I have an unwelcome male admirer and I don't know what to do about it.

He is a pleasant enough fellow, and I didn't mind playing and sniffing with him. But his sniffing lingers longer than is socially acceptable for a friendly greeting, and I become uncomfortable. I try to engage him in play, to let him know we should just be friends. This works for a small while, but then he slobbers on me in an intimate manner I do not appreciate, yet I do not want to snap at him, as he is, as I stated before, a pleasant fellow. But I do not find him the least bit attractive.

You see, he is some sort of boxer/bulldog/pit bull hybrid, with a wide drooling maw that some might find alluring, but I do not. I prefer labradors or some mix thereof, with their silky ears and dark intelligent eyes and muscular hindquarters...

Ahem. I am forgetting myself.

If he were the rude and cowardly chihuahua who sticks his rat-like pinhead through the knot hole in his fence and shouts idle threats at me, I would have no problem crushing his skull and disposing his body in a shallow grave where the ever-circling buzzards could find him and pick apart his rotting carcass.

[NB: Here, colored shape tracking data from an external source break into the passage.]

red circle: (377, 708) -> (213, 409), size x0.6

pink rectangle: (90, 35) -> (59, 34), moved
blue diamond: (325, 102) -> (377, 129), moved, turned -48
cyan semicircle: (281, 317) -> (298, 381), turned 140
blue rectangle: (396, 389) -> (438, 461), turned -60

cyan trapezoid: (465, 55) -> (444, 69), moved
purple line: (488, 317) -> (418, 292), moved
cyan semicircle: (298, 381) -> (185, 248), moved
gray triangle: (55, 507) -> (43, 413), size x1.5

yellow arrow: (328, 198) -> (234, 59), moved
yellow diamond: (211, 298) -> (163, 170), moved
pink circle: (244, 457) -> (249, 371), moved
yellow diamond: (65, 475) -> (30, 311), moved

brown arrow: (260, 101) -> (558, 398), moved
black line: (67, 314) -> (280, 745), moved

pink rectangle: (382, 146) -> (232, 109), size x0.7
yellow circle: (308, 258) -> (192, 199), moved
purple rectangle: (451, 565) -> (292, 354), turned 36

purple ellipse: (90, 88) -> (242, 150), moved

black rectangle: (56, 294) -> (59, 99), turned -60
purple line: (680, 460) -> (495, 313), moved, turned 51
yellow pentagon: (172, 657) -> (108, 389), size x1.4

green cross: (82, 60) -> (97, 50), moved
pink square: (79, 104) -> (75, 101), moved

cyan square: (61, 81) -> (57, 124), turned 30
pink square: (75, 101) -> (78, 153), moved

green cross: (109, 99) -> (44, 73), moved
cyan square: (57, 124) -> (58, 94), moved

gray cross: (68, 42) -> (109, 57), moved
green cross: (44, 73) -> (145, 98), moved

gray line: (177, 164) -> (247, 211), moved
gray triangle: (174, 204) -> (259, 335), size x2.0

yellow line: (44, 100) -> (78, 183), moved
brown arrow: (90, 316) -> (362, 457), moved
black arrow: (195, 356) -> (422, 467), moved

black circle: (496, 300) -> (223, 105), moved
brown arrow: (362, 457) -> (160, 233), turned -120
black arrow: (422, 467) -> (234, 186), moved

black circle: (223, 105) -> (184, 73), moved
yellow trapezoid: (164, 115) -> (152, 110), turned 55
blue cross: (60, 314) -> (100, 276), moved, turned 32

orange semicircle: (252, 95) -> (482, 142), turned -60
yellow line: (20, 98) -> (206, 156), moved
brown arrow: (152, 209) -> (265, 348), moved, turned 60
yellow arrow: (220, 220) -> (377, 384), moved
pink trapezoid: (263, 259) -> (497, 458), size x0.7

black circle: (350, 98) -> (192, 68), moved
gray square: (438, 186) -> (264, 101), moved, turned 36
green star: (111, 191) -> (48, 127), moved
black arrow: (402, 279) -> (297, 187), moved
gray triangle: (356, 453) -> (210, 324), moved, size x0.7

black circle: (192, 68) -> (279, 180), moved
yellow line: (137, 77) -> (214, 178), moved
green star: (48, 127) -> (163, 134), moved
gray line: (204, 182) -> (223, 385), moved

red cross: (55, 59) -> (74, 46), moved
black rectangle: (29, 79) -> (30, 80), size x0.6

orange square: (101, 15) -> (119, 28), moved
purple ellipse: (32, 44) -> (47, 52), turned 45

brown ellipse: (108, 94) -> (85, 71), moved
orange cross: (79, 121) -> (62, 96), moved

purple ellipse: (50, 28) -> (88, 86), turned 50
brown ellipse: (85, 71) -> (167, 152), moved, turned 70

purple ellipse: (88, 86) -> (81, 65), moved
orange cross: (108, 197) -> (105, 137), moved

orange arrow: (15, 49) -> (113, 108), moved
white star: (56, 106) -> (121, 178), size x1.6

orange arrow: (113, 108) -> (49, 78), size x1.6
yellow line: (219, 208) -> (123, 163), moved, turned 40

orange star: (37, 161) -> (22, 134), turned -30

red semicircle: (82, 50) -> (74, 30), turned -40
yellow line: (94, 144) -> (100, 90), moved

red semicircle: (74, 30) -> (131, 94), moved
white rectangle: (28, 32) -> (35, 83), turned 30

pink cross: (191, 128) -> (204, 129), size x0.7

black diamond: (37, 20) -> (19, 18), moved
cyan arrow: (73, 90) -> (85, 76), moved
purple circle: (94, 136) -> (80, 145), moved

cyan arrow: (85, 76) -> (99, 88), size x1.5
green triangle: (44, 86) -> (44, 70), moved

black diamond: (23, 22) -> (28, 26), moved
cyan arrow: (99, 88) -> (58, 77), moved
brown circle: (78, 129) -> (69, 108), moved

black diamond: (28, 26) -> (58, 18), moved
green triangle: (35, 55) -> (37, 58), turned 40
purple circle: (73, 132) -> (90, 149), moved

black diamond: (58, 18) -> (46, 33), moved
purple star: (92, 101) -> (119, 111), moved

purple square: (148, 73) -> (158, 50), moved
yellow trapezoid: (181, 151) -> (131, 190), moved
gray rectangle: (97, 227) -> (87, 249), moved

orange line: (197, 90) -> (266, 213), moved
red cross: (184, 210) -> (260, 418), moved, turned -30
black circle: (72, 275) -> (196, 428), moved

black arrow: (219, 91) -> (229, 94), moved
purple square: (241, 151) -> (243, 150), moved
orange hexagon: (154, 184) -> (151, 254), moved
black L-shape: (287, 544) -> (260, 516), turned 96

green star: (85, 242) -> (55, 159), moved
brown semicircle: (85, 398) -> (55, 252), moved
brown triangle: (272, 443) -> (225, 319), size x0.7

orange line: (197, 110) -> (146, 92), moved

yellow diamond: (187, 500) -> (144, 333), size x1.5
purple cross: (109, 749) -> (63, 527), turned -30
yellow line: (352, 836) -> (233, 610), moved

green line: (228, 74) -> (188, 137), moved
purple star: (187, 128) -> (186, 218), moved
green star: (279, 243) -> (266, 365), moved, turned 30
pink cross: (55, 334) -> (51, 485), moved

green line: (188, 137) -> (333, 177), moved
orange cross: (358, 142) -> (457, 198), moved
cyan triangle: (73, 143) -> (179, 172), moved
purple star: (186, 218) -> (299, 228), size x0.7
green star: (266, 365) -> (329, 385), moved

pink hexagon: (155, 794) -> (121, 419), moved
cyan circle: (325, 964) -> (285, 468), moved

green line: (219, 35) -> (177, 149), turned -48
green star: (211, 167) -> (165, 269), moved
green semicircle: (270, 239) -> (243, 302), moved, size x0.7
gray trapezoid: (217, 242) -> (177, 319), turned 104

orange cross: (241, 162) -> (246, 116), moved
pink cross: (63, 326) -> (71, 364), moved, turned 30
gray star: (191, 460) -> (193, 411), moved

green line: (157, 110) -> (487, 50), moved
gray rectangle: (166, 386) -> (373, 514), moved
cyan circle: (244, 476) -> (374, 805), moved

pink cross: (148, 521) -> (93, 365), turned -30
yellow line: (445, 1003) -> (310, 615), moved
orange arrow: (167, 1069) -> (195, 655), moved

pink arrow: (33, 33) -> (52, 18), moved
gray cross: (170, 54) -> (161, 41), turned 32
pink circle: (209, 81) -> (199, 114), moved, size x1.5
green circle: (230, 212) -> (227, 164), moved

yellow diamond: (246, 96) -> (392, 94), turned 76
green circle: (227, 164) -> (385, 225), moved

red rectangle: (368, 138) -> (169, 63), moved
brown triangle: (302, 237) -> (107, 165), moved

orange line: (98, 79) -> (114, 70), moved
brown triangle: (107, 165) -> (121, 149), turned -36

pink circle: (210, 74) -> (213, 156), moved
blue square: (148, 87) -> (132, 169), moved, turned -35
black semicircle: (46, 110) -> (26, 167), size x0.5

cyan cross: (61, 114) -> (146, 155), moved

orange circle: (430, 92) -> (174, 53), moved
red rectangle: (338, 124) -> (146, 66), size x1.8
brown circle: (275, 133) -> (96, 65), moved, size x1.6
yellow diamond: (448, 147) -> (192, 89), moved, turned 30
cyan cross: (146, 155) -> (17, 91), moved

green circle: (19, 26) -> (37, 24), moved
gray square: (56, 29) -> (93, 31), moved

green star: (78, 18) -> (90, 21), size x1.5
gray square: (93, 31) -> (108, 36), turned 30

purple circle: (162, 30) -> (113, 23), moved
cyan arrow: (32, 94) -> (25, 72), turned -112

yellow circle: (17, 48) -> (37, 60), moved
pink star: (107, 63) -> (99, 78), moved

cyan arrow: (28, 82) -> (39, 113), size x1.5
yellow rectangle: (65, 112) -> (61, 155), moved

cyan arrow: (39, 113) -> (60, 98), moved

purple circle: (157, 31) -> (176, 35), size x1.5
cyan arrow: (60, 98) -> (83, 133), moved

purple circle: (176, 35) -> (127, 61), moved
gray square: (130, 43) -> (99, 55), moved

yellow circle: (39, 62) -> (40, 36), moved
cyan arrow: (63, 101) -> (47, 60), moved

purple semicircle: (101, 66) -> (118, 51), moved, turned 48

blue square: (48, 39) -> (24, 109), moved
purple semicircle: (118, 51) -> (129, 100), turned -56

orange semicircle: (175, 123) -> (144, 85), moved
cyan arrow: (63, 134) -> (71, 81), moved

I myself couldn't eat him, since his tiny, pathetic bones are probably like those of a chicken, that could easily shatter and choke me. I have considered this likelihood when I fantasize about killing him, which is every time we pass his fence. I do not like that nasty hairless thing.

But the boxer dog, Vince, I like. Just not in "that way." How do I tell him without hurting his feelings?

5 comments:

  1. Moxie, I'm afraid I don't have as much experience as you obviously do with unwelcome advances, but have you tried rolling in something dead? It usually works for me.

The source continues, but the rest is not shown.